The US Navy is warning more than 130,000 sailors of a data breach, after a laptop belonging to an employee of Navy contractor Hewlett Packard Enterprise Co. was compromised. Navy officials have determined that sensitive information, including the names and social security numbers of both current and former sailors, were accessed by unknown individuals. IT security experts from Alert Logic and Apricorn commented below.
Richard Cassidy, Technical Director EMEA at Alert Logic:
“Unfortunately this case compounds the fact that over 2/3rds of organisations breached discover so via a 3rd party. It’s very disappointing when a 3rd party compromise leads to a data loss at the expense of another business or organisation, however, it highlights the stark reality of how complex the challenge remains with respect to security challenges. This particular data loss represents a very serious breach, specifically for the individual’s data compromised and the resultant risk this poses to each of them.

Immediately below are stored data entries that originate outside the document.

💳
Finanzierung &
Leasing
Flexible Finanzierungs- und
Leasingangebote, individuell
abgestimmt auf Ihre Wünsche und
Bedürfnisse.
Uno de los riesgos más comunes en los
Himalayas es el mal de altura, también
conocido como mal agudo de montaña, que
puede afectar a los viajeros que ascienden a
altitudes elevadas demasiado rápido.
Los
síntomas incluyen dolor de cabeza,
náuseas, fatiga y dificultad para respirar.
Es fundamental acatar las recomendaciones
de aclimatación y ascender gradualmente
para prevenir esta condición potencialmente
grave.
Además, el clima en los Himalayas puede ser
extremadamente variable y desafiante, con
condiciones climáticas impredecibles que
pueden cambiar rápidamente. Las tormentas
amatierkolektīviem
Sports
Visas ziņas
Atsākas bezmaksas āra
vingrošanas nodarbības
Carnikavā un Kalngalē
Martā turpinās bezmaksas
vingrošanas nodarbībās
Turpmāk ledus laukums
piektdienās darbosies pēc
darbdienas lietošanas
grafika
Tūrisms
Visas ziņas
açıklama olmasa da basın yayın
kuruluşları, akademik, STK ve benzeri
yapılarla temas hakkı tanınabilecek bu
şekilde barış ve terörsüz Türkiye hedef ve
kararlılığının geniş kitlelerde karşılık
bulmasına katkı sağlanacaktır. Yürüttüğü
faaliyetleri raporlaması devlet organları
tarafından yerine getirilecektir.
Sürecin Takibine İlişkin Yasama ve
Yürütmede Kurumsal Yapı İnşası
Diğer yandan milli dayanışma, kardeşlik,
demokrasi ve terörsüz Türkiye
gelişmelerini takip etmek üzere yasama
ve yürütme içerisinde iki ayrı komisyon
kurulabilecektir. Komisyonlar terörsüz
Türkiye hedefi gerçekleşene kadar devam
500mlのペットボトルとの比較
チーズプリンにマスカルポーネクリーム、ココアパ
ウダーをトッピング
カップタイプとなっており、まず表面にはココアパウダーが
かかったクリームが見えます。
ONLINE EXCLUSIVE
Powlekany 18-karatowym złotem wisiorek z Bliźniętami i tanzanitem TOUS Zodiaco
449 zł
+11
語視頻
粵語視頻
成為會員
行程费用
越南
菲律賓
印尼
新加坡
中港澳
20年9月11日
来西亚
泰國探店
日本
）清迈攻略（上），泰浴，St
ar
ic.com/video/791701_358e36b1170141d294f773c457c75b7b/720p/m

“We are starting to see a shift to a world where “trust modelling” will become critically important and data assets shared between parties will be based on trust value and trust chains. This is to say, that critical data will flow between less users/systems or between systems/users where trust values are high, given exceptional data protection mechanisms and historical evidence of consistent security enablement.
“In this particular breach, questions have to be raised as to why such key data was resident on a mobile device in the first instance and more importantly how was the data accessed in today’s age of exceptional encryption and protection functions within the OS and applications housing that data. It certainly raises the point to all organisations on ensuring an effective data at rest encryption and protection framework and considering where critical assets should reside or can be accessed from; especially when dealing with military data.”

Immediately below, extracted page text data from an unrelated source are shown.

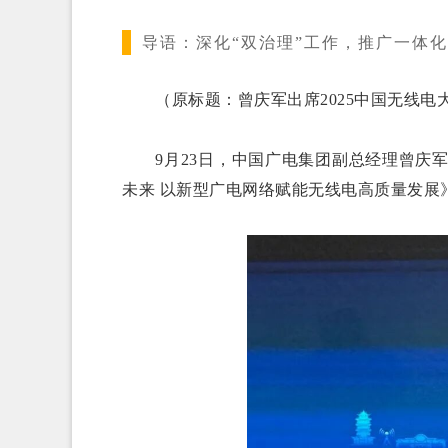
导语：
深化“双治理”工作，推广一体
（原标题：曾庆军出席2025中国无线电
9月23日，中国广电集团副总经理曾庆军出
未来 以新型广电网络赋能无线电高质量发展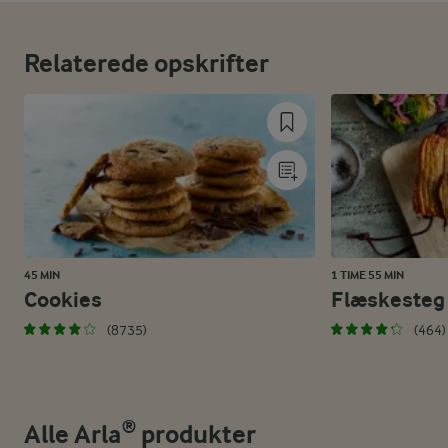
Relaterede opskrifter
45 MIN
1 TIME 55 MIN
Cookies
Flæskesteg
(8735)
(464)
Alle Arla® produkter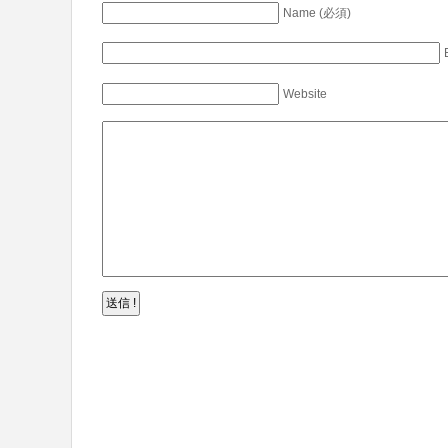
Name (必須)
Website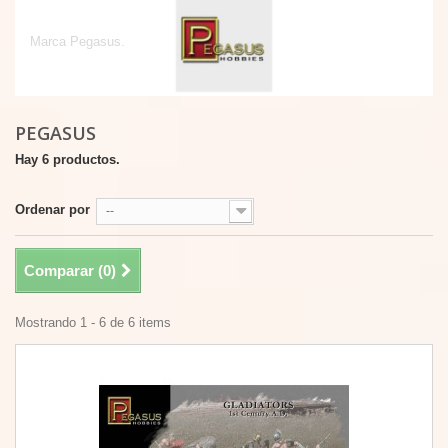
Pegasus
Marca Pegasus.
PEGASUS
Hay 6 productos.
Ordenar por
--
Comparar (
0
)
Mostrando 1 - 6 de 6 items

Jon Fielding, Managing Director EMEA at Apricorn:
“The US Navy breach simply highlights how IT departments are now under increasing pressure to support the untrusted and unmanaged end points of their external partners to allow access to their internal systems and data.

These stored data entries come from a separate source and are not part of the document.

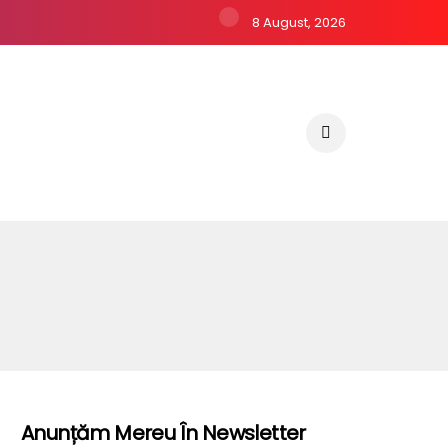
8 August, 2026
Anunțăm Mereu În Newsletter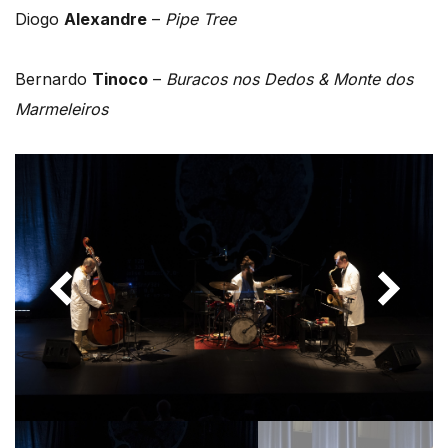
Diogo
Alexandre
–
Pipe Tree
Bernardo
Tinoco
–
Buracos nos Dedos &
Monte dos
Marmeleiros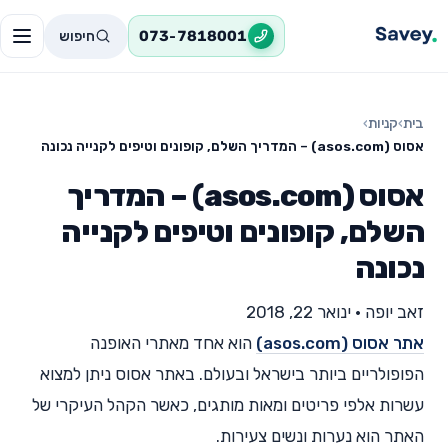
חיפוש
073-7818001
בית
›
קניות
›
אסוס (asos.com) – המדריך השלם, קופונים וטיפים לקנייה נכונה
אסוס (asos.com) – המדריך
השלם, קופונים וטיפים לקנייה
נכונה
זאב יופה
•
ינואר 22, 2018
אתר אסוס (asos.com)
הוא אחד מאתרי האופנה
הפופולריים ביותר בישראל ובעולם. באתר אסוס ניתן למצוא
עשרות אלפי פריטים ומאות מותגים, כאשר הקהל העיקרי של
האתר הוא נערות ונשים צעירות.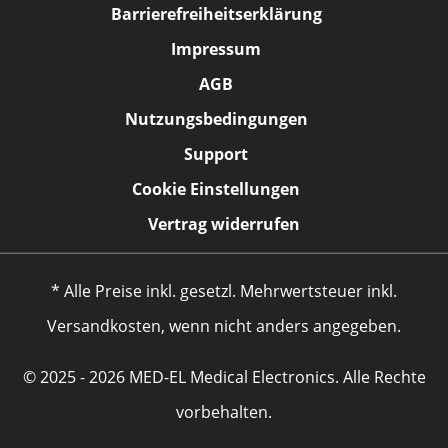
Barrierefreiheitserklärung
Impressum
AGB
Nutzungsbedingungen
Support
Cookie Einstellungen
Vertrag widerrufen
* Alle Preise inkl. gesetzl. Mehrwertsteuer inkl.
Versandkosten, wenn nicht anders angegeben.
© 2025 - 2026 MED-EL Medical Electronics. Alle Rechte
vorbehalten.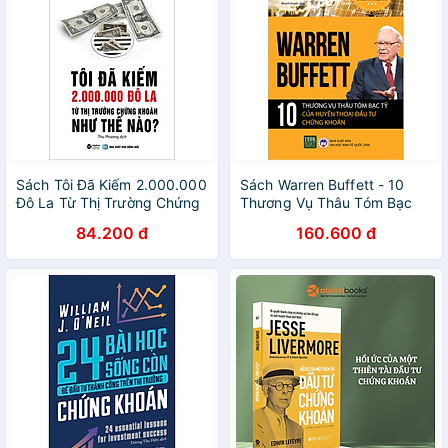
Sách Tôi Đã Kiếm 2.000.000
Sách Warren Buffett - 10
Đô La Từ Thị Trường Chứng
Thương Vụ Thâu Tóm Bạc
Khoán Như Thế Nào (Tái
Tỷ Của Huyền Thoại Đầu Tư
84.200 đ
160.600 đ
Bản)
Chứng Khoán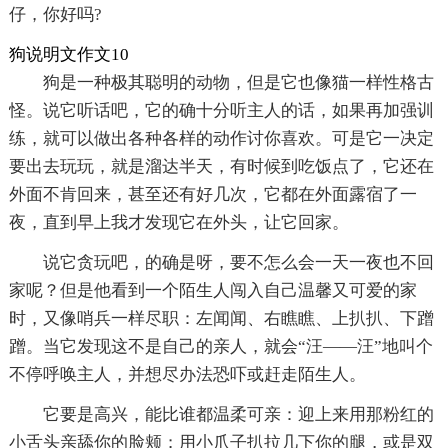
仔，你好吗?
狗说明文作文10
狗是一种极其聪明的动物，但是它也像猫一样性格古
怪。说它听话吧，它的确十分听主人的话，如果再加强训
练，就可以做出各种各样的动作讨你喜欢。可是它一决定
要出去玩玩，就是溜达半天，有时候到吃饭点了，它还在
外面不肯回来，甚至还有好几次，它都在外面露宿了一
夜，直到早上我才发现它在外头，让它回家。
说它贪玩吧，的确是呀，要不怎么会一天一夜也不回
家呢？但是他看到一个陌生人闯入自己温馨又可爱的家
时，又像哨兵一样尽职：左闻闻、右瞧瞧、上扒扒、下蹭
蹭。当它发现这不是自己的亲人，就会“汪——汪”地叫个
不停呼唤主人，并想尽办法恐吓或赶走陌生人。
它要是高兴，能比谁都温柔可亲：迎上来用那粉红的
小舌头亲舔你的脸颊；用小爪子扒拉几下你的腿，或是双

Most will deem direct access to be too risky, for reasons evidenced here, and block access altogether. Instead they equip the 3rd party with their own hardware and trusted image for the duration of the need for access. This however is costly. Others will provide limited access through remote desktop browser plug ins which can be user unfriendly and requires the user to beonline all of the time.
IT departments should be considering the “PC on a stick” concept to deploy their trusted and secure image to as USB stick for the 3rd party to boot into from their own hardware. In the case of the US Navy they could then have ensured the HP employee’s local c: drive was off line, and turn previously unknown and unmanaged hardware into a trusted and managed end point with all the controls and standard security protocols of an IT issued machine to protect their data. Further, the USB stick could be hardware encrypted for further protection.”